• [HOW TO COMPLETE THIS TASK]
How many lines in the records below contain "anfragen"? Answer with the number alone.
◇ ◇ ◇ ◇ ◇ ◇ ◇
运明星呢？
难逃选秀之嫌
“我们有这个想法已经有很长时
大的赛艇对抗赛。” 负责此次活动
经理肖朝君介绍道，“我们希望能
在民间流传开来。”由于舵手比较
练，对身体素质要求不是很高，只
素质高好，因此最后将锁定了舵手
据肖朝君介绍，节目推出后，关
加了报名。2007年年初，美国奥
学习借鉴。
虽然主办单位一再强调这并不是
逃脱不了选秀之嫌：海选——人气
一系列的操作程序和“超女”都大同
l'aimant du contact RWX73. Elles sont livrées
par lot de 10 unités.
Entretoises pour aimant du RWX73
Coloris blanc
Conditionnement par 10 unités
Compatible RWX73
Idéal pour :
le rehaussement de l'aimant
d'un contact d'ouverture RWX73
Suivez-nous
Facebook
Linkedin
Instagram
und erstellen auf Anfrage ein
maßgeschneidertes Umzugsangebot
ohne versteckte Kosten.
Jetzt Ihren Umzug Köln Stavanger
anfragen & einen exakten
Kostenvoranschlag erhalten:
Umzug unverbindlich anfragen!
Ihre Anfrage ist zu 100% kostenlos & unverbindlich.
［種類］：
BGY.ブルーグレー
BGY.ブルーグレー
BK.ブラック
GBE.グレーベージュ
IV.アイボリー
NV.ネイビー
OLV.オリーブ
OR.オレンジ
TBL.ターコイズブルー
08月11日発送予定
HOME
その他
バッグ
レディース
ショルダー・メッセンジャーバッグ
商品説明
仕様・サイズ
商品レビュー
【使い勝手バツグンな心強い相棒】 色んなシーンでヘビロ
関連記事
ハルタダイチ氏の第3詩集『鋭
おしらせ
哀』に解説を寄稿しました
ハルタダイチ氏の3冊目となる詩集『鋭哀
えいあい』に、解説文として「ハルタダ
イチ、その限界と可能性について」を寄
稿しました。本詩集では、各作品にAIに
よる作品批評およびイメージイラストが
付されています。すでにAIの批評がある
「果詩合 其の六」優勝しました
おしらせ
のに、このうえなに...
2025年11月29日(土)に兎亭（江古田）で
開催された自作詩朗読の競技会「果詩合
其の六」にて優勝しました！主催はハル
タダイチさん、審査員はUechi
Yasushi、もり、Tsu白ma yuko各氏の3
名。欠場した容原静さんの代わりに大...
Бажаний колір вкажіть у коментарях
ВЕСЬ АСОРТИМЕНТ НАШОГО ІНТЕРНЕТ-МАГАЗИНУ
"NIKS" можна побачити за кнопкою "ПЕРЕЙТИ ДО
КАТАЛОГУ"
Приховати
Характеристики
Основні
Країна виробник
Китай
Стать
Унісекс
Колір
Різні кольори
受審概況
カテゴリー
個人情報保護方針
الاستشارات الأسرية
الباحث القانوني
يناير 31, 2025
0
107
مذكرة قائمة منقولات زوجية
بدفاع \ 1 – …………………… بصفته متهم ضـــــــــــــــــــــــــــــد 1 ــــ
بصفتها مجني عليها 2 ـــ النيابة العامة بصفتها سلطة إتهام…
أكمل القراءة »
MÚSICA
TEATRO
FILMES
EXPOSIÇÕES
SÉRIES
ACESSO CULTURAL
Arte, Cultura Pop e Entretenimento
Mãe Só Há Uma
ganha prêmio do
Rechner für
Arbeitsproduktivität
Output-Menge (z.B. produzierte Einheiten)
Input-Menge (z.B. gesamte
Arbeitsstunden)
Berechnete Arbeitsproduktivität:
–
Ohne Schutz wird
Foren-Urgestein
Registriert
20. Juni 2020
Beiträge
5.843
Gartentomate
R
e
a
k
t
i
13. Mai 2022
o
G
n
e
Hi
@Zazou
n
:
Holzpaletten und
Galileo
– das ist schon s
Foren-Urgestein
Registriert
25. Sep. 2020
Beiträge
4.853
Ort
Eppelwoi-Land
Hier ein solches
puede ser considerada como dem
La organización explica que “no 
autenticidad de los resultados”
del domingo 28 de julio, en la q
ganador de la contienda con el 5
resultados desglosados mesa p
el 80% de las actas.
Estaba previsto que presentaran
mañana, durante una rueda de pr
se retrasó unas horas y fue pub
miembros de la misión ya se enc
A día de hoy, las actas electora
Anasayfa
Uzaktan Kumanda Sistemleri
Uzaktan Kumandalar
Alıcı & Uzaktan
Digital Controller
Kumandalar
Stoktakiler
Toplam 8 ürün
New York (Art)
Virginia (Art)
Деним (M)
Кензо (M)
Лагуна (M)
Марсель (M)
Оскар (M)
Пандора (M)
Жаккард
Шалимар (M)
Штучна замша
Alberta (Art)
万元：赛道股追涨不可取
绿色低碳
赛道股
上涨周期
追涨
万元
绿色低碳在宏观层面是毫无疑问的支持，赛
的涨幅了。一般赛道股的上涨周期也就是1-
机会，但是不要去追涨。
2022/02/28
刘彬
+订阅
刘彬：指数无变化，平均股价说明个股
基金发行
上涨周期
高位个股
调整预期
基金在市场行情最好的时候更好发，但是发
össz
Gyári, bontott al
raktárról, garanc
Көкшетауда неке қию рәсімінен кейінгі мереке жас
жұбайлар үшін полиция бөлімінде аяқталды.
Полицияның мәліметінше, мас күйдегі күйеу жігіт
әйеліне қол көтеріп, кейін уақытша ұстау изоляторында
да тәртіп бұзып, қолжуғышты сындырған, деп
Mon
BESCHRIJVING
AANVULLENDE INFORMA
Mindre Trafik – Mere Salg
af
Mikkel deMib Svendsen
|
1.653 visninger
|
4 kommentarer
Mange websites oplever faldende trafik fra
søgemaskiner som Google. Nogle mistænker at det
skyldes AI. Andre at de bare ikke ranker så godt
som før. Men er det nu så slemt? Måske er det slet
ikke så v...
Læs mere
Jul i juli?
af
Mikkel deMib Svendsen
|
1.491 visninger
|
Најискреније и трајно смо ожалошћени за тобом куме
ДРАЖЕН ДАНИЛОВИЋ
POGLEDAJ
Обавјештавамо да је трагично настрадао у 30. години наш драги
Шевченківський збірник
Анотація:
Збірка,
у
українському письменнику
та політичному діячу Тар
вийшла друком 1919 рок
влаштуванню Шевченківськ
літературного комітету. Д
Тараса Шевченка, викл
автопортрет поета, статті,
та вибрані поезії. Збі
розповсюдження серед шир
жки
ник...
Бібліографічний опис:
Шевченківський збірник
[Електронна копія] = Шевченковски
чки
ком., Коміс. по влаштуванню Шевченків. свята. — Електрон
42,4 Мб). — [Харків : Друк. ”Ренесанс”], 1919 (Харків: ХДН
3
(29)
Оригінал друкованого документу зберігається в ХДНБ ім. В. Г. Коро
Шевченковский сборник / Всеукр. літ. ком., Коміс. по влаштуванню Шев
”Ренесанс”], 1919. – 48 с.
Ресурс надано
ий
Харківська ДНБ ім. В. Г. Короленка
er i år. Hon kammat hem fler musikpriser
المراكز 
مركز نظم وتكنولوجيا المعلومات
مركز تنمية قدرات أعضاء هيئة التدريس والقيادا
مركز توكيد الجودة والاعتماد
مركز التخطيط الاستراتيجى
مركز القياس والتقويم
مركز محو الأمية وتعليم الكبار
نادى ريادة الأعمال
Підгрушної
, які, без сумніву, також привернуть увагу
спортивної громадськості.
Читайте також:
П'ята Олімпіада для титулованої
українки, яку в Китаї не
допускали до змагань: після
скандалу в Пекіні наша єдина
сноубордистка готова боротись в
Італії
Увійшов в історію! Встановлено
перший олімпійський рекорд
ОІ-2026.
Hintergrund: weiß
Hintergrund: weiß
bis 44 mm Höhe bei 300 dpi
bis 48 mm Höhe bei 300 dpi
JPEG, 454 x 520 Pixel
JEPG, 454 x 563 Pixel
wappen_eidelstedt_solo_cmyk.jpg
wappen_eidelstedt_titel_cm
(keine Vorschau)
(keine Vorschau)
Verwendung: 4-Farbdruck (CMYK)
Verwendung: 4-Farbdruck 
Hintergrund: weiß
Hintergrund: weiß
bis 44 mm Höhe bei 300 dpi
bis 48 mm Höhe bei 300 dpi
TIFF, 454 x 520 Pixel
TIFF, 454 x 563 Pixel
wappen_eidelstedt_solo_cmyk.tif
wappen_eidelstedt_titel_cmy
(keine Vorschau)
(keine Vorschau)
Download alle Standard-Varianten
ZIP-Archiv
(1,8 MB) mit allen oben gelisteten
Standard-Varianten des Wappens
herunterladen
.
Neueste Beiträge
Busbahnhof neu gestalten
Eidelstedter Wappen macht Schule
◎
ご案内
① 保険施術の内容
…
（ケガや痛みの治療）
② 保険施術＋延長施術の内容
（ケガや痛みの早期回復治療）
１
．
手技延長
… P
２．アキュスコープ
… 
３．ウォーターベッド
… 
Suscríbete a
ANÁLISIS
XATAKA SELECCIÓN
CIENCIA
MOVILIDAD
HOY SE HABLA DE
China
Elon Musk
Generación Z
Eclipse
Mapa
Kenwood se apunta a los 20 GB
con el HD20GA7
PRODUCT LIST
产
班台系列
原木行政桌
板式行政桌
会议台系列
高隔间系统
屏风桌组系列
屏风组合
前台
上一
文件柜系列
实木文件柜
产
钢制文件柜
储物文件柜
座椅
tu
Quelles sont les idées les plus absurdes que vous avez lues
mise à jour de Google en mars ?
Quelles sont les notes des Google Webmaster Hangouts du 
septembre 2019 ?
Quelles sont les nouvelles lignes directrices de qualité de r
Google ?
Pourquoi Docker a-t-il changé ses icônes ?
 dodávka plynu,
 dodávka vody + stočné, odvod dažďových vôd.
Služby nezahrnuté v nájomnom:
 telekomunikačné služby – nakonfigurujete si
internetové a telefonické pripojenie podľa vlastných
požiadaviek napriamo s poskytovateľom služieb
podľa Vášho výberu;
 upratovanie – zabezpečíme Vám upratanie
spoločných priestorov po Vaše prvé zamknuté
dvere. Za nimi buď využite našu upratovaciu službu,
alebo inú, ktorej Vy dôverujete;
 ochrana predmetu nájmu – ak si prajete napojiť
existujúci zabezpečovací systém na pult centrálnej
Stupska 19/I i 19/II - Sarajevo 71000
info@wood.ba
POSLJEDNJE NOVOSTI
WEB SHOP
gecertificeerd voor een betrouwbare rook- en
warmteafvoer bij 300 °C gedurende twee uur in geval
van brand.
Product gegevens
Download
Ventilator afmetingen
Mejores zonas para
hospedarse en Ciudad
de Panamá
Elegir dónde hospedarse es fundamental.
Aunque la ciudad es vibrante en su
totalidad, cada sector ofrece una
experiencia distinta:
◇ ◇ ◇ ◇ ◇ ◇ ◇
• [ANSWER AREA]
2